The Sheik and the Bride Who Said No(Desert Rogues, Book 9)(39) by Susan Mallery
“However will we survive?”
“Everyone else is housed elsewhere. There is a kitchen tent, a communication tent and so on.”
She shaded her eyes as she stared into the distance. “I’m glad we’re going.”
As was he. Even shrouded in yards of fabric, she was still beautiful. He had not enjoyed the past week—her anger and silence. He hated that she slept in another bed, although he would not force her into his.
Why did she not understand that what was done was done and now they should get on with their lives? Did she really think that being married to him was such a hardship? She insulted him with her reluctance and sad eyes.
“Daphne,” he said, drawing her attention back to him. “About our time in the desert. I would like us to call a truce.”
“I’m not sure that’s possible when only one of us is fighting,” she said. “But I understand what you’re saying.”
She looked at the horses, then the camels and trucks. “Will we be joined by some of the nomadic tribes?”
“Yes. Word has spread that I will be among my people. They will join us as they can.”
She looked back at him. “I agree to the truce, but for your people, not for you.”
“As you wish.”
For now it was enough. If she spent time with him and forgot to be angry, he knew he could win her over. Then when they returned to the palace, all would be well.
“Come,” he said, holding out his hand.
She took it and allowed him to lead her to a snow-white gelding.
“Try not to fall off this one,” he said as he helped her mount.
She settled into the saddle and grinned down at him. “Try not to make me angry.”
“That is never my goal.”
“But you’re so good at it.”
“I am a man of many talents.”
Something flashed in her eyes. Something dark and sensuous that heated his blood and increased his ever-present wanting.
“We’re not going there,” she said. “Don’t think for a moment there’s going to be any funny business.”
“But you enjoy laughing.”
“That’s not what I mean and you know it.”
“So many rules.”
“I mean this one.”
“As you wish.”
She might mean it but that did not prevent him from changing her mind. The desert was often a place of romance and he intended to use the situation to his advantage. Their tent might be large and well furnished, but there was only one bedroom…and one bed.
“Tell me where we’re going,” Daphne said after they’d been traveling for about an hour. “Is it a specific route? We’re on a road.” Sort of. More of a dirt track that cut through the desert.
“Yes. This leads north to the ancient Silk Road. We will not go that far—just into the heart of the desert.”
The Silk Road. She’d heard of it, studied it. To think they were so close. There was so much history in Bahania. So many treasures for her to discover.
She shifted slightly in her saddle. After a few minutes of trepidation after finding herself back on a horse, she’d quickly settled into the rhythmic striding and lost her fear. Murat riding close beside her helped.
She supposed it wasn’t a good sign that the very man who made her insane also made her feel safe. “Will we be camping by an oasis?” she asked.
“Each night. Eventually we will make our way to—” He hesitated.
“What?” she asked.
“We are going to a place of great mystery. It is not far out of our way, and I thought you would enjoy reacquainting yourself with my sister Sabrina.”
Daphne remembered the pretty, intelligent teenager from her previous visit to Bahania. “She lives out here?”
“Yes, with her husband. My sister Zara resides there, as well.”
“Zara. Okay, she’s the daughter of the dancer. The American who found out she was the king’s daughter a few years ago?”
“Exactly. She is married to an American sheik named Rafe. He is the chief of security.”

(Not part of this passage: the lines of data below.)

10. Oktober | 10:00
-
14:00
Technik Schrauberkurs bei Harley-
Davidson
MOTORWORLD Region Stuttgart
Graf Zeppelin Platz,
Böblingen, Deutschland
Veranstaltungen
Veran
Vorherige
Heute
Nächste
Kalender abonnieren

Murat looked at her. “That is the secret. You must take a solemn vow to never reveal it to anyone.” He seemed to be perfectly serious.
“You know I’m still planning to leave,” she said.

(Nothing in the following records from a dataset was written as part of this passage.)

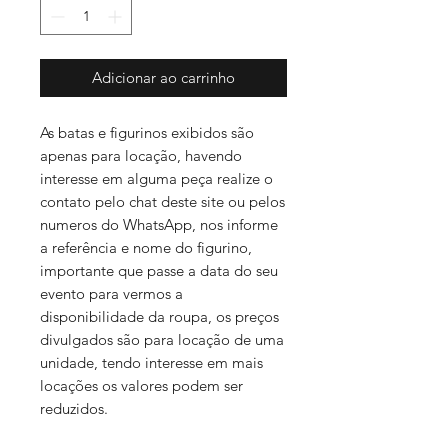
Adicionar ao carrinho
As batas e figurinos exibidos são
apenas para locação, havendo
interesse em alguma peça realize o
contato pelo chat deste site ou pelos
numeros do WhatsApp, nos informe
a referência e nome do figurino,
importante que passe a data do seu
evento para vermos a
disponibilidade da roupa, os preços
divulgados são para locação de uma
unidade, tendo interesse em mais
locações os valores podem ser
reduzidos.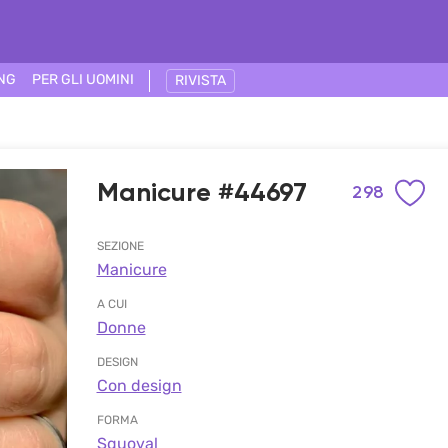
ING
PER GLI UOMINI
RIVISTA
Manicure #44697
298
SEZIONE
Manicure
A CUI
Donne
DESIGN
Con design
FORMA
Squoval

“We agreed not to speak of such things.”
“Not speaking doesn’t take away the truth. But I would never betray the people of Bahania. Or you.”
He nodded, as if he’d expected no less. “You have heard of the City of Thieves?”

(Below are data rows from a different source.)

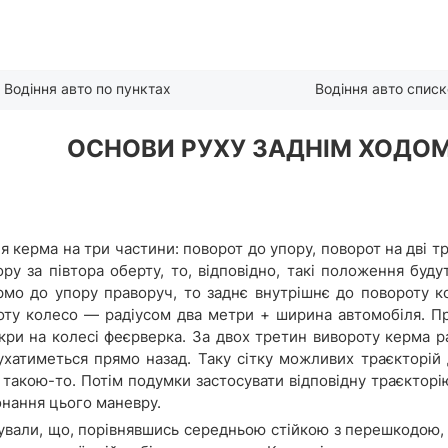
Водіння авто по пунктах
Водіння авто спис
ОСНОВИ РУХУ ЗАДНІМ ХОДО
керма на три частини: поворот до упору, поворот на дві тр
у за півтора оберту, то, відповідно, такі положення буду
рмо до упору праворуч, то заднє внутрішнє до повороту к
роту колесо — радіусом два метри + ширина автомобіля. 
кри на колесі феєрверка. За двох третин вивороту керма р
ухатиметься прямо назад. Таку сітку можливих траєкторій
 такою-то. Потім подумки застосувати відповідну траєкторію
онання цього маневру.
ували, що, порівнявшись середньою стійкою з перешкодою,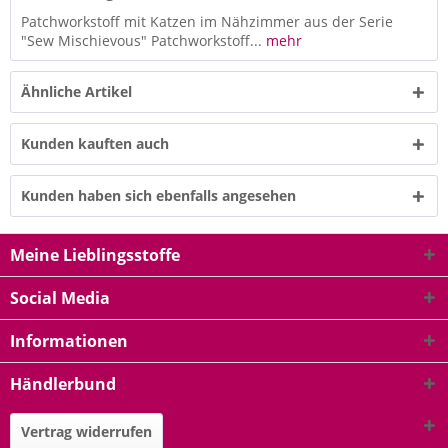
Patchworkstoff mit Katzen im Nähzimmer aus der Serie
"Sew Mischievous" Patchworkstoff...
mehr
Ähnliche Artikel
Kunden kauften auch
Kunden haben sich ebenfalls angesehen
Meine Lieblingsstoffe
Social Media
Informationen
Händlerbund
Vertrag widerrufen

She thought for a second. “It’s a myth. Like Atlantis. A beautiful city in the middle of the desert where those who steal find sanctuary. Supposedly some of the most amazing missing treasures are said to reside there. Jewels, paintings, statues, tapestries. If a country has lost something of great value in the last thousand years, it can probably be found in the City of Thieves.”
“It is true.”
She blinked. “Excuse me?”
“All of it. The city exists.”
“You mean like a real city. Buildings. People. Cool stolen stuff?”
“There is a castle built in the twelfth century and a small city surrounding it.
An underground spring provides water. The buildings all blend so perfectly with their surroundings that they cannot be seen from any distance or from the sky.”
He motioned to the large crowd behind them. “We will leave nearly everyone long before we near the city. Prince Kardal will send out his own security forces to escort us in.”